» **Your assignment**
Could you copy every line of the data that contains the word "дачи"?

(Extracted page text data)
Start of Block
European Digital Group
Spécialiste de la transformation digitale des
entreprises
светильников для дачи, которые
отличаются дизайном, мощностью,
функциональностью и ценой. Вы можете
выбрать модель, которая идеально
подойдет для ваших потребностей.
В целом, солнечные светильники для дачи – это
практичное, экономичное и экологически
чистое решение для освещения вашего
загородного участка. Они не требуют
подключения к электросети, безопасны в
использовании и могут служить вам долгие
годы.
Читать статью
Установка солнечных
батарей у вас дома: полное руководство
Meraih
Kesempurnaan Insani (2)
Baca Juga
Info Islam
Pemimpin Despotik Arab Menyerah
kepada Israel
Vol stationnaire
End of Block
Start of Block
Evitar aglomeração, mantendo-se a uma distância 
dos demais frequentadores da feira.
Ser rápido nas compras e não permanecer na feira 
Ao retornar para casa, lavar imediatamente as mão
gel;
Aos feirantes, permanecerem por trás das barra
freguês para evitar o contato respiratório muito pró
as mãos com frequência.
End of Block
Start of Block
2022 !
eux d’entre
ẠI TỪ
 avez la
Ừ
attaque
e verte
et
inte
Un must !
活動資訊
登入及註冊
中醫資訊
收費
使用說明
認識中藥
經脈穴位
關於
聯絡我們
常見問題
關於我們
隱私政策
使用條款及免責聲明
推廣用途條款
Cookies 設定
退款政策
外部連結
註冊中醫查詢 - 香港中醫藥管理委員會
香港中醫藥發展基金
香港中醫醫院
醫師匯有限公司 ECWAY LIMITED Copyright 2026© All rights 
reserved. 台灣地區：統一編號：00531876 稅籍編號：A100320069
End of Block
» **Response to this exercise**
светильников для дачи, которые
В целом, солнечные светильники для дачи – это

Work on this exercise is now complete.